### Exercise objective
In the material below, find every line containing "cases" and copy that line.

### Task material
------------------------------

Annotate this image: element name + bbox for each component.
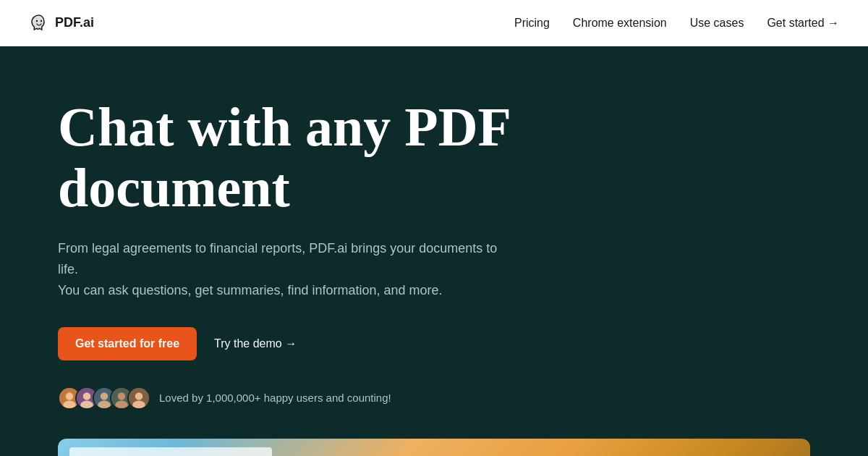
- avatar-group: [58, 387, 150, 410]
- svg-point-12: [118, 392, 126, 400]
- hero-subtitle-line2: You can ask questions, get summaries, fi…: [58, 280, 506, 301]
- svg-point-3: [66, 392, 74, 400]
- get-started-button[interactable]: Get started for free: [58, 327, 197, 360]
- try-demo-button[interactable]: Try the demo →: [214, 337, 297, 350]
- hero-section: Chat with any PDF document From legal ag…: [0, 46, 868, 439]
- hero-buttons: Get started for free Try the demo →: [58, 327, 810, 360]
- nav-get-started[interactable]: Get started →: [767, 17, 839, 30]
- svg-point-15: [135, 392, 143, 400]
- nav-pricing[interactable]: Pricing: [514, 17, 550, 30]
- logo-label: PDF.ai: [55, 15, 94, 30]
- demo-preview: [58, 439, 810, 456]
- svg-point-6: [83, 392, 91, 400]
- hero-subtitle-line1: From legal agreements to financial repor…: [58, 238, 506, 280]
- hero-subtitle: From legal agreements to financial repor…: [58, 238, 506, 300]
- nav-use-cases[interactable]: Use cases: [690, 17, 744, 30]
- svg-point-1: [41, 20, 42, 21]
- logo[interactable]: PDF.ai: [29, 13, 94, 33]
- svg-point-16: [132, 400, 145, 409]
- logo-icon: [29, 13, 49, 33]
- svg-point-4: [63, 400, 76, 409]
- social-proof-text: Loved by 1,000,000+ happy users and coun…: [159, 392, 391, 404]
- navbar: PDF.ai Pricing Chrome extension Use case…: [0, 0, 868, 46]
- svg-point-13: [115, 400, 128, 409]
- nav-chrome-extension[interactable]: Chrome extension: [573, 17, 667, 30]
- svg-point-10: [98, 400, 111, 409]
- hero-title: Chat with any PDF document: [58, 97, 637, 218]
- nav-links: Pricing Chrome extension Use cases Get s…: [514, 17, 839, 30]
- avatar-5: [127, 387, 150, 410]
- social-proof: Loved by 1,000,000+ happy users and coun…: [58, 387, 810, 410]
- svg-point-9: [101, 392, 109, 400]
- demo-search-bar: [69, 447, 272, 456]
- svg-point-7: [80, 400, 93, 409]
- svg-point-0: [36, 20, 38, 21]
- demo-preview-container: [58, 439, 810, 456]
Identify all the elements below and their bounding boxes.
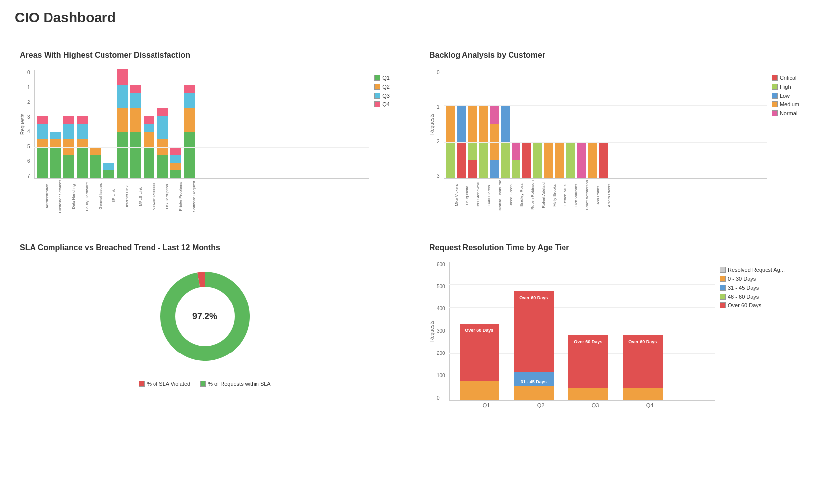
x-axis-label: Printer Problems — [178, 180, 189, 213]
bar-segment — [37, 124, 48, 139]
bar-group — [457, 105, 466, 178]
bar-segment — [77, 147, 88, 178]
legend-label: High — [780, 84, 791, 90]
legend-label: Q4 — [382, 101, 390, 107]
x-axis-label: Molly Brooks — [552, 180, 561, 211]
bar-segment — [157, 108, 168, 116]
bar-segment — [63, 139, 74, 154]
bar-annotation: Over 60 Days — [519, 295, 548, 300]
sla-pie-wrapper: 97.2% — [151, 262, 259, 371]
bar-annotation: Over 60 Days — [628, 339, 657, 344]
legend-label: 0 - 30 Days — [728, 276, 756, 282]
x-axis-label: Terri Stonewall — [476, 180, 485, 211]
x-axis-label: Mike Vickers — [454, 180, 463, 211]
bar-group — [588, 142, 597, 178]
legend-label: Critical — [780, 75, 797, 81]
x-axis-label: Ann Palms — [596, 180, 605, 211]
legend-label: Q1 — [382, 75, 390, 81]
legend-label: Normal — [780, 110, 797, 116]
legend-label: Q2 — [382, 84, 390, 90]
legend-color — [772, 110, 778, 116]
bar-group: Over 60 Days — [460, 324, 499, 400]
sla-legend-violated: % of SLA Violated — [139, 381, 190, 387]
legend-item: Over 60 Days — [720, 302, 799, 308]
x-axis-label: Q1 — [466, 403, 506, 408]
bar-group — [490, 105, 499, 178]
bar-segment — [117, 85, 128, 108]
legend-label: Q3 — [382, 93, 390, 99]
sla-chart-section: SLA Compliance vs Breached Trend - Last … — [15, 238, 395, 413]
bar-segment — [184, 85, 195, 93]
legend-label: 31 - 45 Days — [728, 285, 759, 291]
bar-group — [555, 142, 564, 178]
sla-pie-container: 97.2% % of SLA Violated % of Requests wi… — [20, 262, 390, 387]
bar-group — [157, 108, 168, 178]
bar-group: Over 60 Days — [568, 335, 608, 400]
resolution-chart-main: Requests 0 100 200 300 400 500 600 — [429, 262, 715, 408]
backlog-chart-section: Backlog Analysis by Customer Requests 3 … — [424, 46, 804, 218]
legend-color — [374, 75, 380, 81]
legend-label: Over 60 Days — [728, 302, 761, 308]
bar-segment — [63, 116, 74, 124]
bar-group — [184, 85, 195, 178]
backlog-chart-with-legend: Requests 3 2 1 0 — [429, 70, 799, 211]
bar-annotation-mid: 31 - 45 Days — [521, 379, 547, 384]
bar-segment — [103, 170, 114, 178]
legend-color — [374, 101, 380, 107]
bar-segment — [512, 160, 520, 178]
legend-item: Normal — [772, 110, 799, 116]
x-axis-label: Ruben Robinson — [530, 180, 539, 211]
bar-segment — [144, 124, 154, 132]
x-axis-label: Data Handling — [71, 180, 82, 213]
dissatisfaction-legend: Q1Q2Q3Q4 — [374, 70, 390, 213]
legend-color — [720, 294, 726, 300]
stacked-bar: Over 60 Days — [623, 335, 663, 400]
bar-segment — [130, 93, 141, 108]
resolution-y-label: Requests — [429, 262, 435, 401]
x-axis-label: Q2 — [521, 403, 561, 408]
bar-segment — [460, 381, 499, 400]
bar-segment — [63, 124, 74, 139]
x-axis-label: Customer Services — [58, 180, 69, 213]
sla-violated-color — [139, 381, 145, 387]
x-axis-label: Faulty Hardware — [85, 180, 96, 213]
legend-color — [772, 75, 778, 81]
dissatisfaction-title: Areas With Highest Customer Dissatisfact… — [20, 51, 390, 60]
dissatisfaction-chart-main: Requests 7 6 5 4 3 2 1 0 — [20, 70, 369, 213]
bar-segment — [184, 108, 195, 132]
legend-item: High — [772, 84, 799, 90]
resolution-title: Request Resolution Time by Age Tier — [429, 243, 799, 252]
bar-group — [544, 142, 553, 178]
bar-segment — [468, 160, 477, 178]
bar-segment — [568, 388, 608, 400]
x-axis-label: OS Corruption — [165, 180, 176, 213]
x-axis-label: Robert Adelaid — [541, 180, 550, 211]
backlog-title: Backlog Analysis by Customer — [429, 51, 799, 60]
backlog-chart-main: Requests 3 2 1 0 — [429, 70, 767, 211]
bar-group — [577, 142, 586, 178]
backlog-y-axis: 3 2 1 0 — [437, 70, 440, 179]
bar-group — [144, 116, 154, 178]
x-axis-label: General Issues — [98, 180, 109, 213]
legend-item: Q1 — [374, 75, 390, 81]
bar-segment — [144, 132, 154, 147]
bar-segment — [577, 142, 586, 178]
legend-item: Critical — [772, 75, 799, 81]
dissatisfaction-y-label: Requests — [20, 70, 25, 179]
sla-title: SLA Compliance vs Breached Trend - Last … — [20, 243, 390, 252]
legend-label: Low — [780, 93, 790, 99]
bar-segment — [599, 142, 608, 178]
bar-segment — [77, 124, 88, 139]
bar-segment — [157, 139, 168, 154]
bar-segment — [566, 142, 575, 178]
bar-segment — [130, 108, 141, 132]
dashboard-grid: Areas With Highest Customer Dissatisfact… — [15, 46, 804, 413]
bar-segment — [533, 142, 542, 178]
bar-group — [566, 142, 575, 178]
legend-item: 31 - 45 Days — [720, 285, 799, 291]
bar-segment — [170, 170, 181, 178]
bar-segment: Over 60 Days — [568, 335, 608, 388]
sla-legend: % of SLA Violated % of Requests within S… — [139, 381, 270, 387]
x-axis-label: Martha Fishburne — [498, 180, 507, 211]
legend-color — [772, 93, 778, 99]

------------------------------

### Task output
- nav-use-cases[interactable]: Use cases: [690, 17, 744, 30]
- nav-links: Pricing Chrome extension Use cases Get s…: [514, 17, 839, 30]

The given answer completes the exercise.